The Chief Good is from God
James 1:18
Of his own will begat he us with the word of truth, that we should be a kind of first fruits of his creatures.

In this verse the apostle singles out for special mention the highest and best of all God's gifts to his people - that of regeneration. His argument is, that if God voluntarily breathes a new life into those who are spiritually dead, it is inconceivable that he should ever seduce to that which "bringeth forth death."

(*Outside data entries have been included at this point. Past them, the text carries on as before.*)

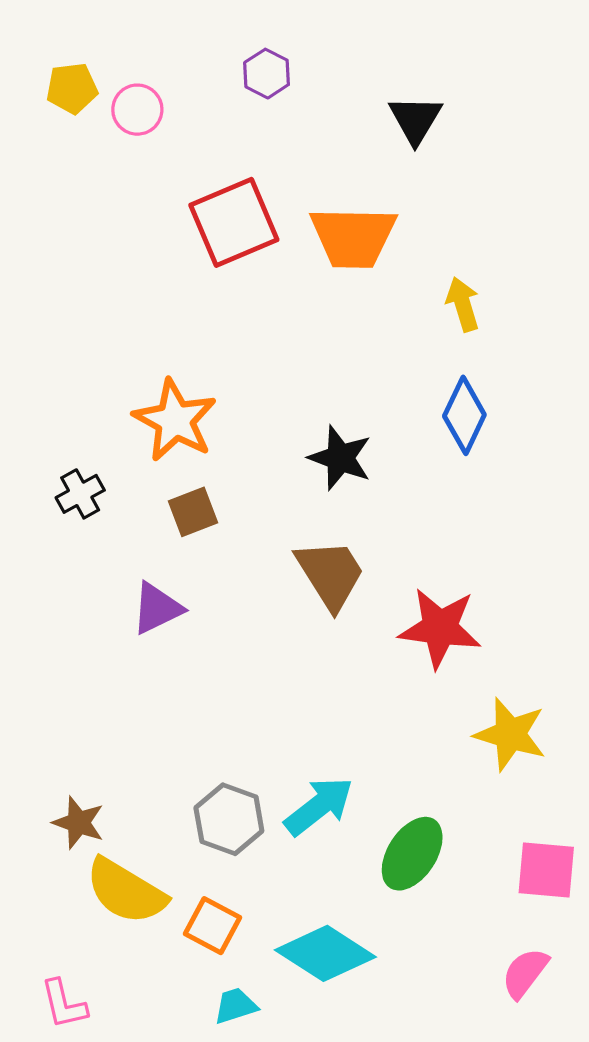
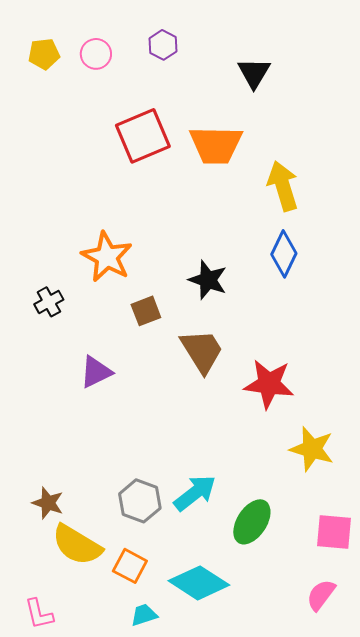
pink circle: (137, 110) -> (96, 54), moved
yellow arrow: (463, 304) -> (283, 186), size x1.5
brown square: (193, 512) -> (146, 311), moved

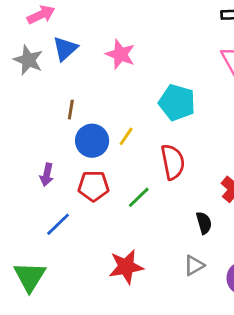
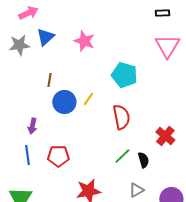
gray star: (28, 60) -> (19, 45), turned -30
red pentagon: (93, 186) -> (58, 156), moved
green line: (139, 197) -> (122, 156), moved
blue line: (58, 224) -> (27, 155), moved, turned -54

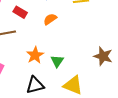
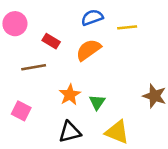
orange semicircle: (50, 19) -> (88, 50), size x1.5

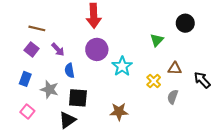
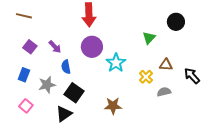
brown line: (37, 28) -> (24, 16), moved
gray star: (49, 89) -> (47, 85), turned -30
gray semicircle: (173, 97) -> (164, 92), turned 56
black square: (78, 98) -> (74, 93), turned 30

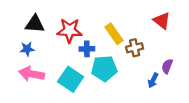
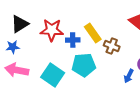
black triangle: (35, 24) -> (20, 24), turned -36
brown cross: (135, 48) -> (112, 46), turned 35
blue cross: (87, 49) -> (73, 40), moved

I. THE BEST OF ALL GIFTS. Regeneration is the summum bonum, being a gift which at once supplies man's deepest want, and satisfies all that is highest in his nature. The new birth is a necessity; for man comes into the world destitute of the principle of spiritual life. It is sad that so much of the fashionable literature of the day should ignore this, and represent natural virtue and amiability as everything in character. But regeneration is a fact; as every Christian knows, both from observation and from his own experience. It does not consist in reformation; it is a new "birth" - the re-creation of the whole soul after the Divine image, through the infusion of a new spiritual principle. It involves a new heart, a new self, a new character, a new life.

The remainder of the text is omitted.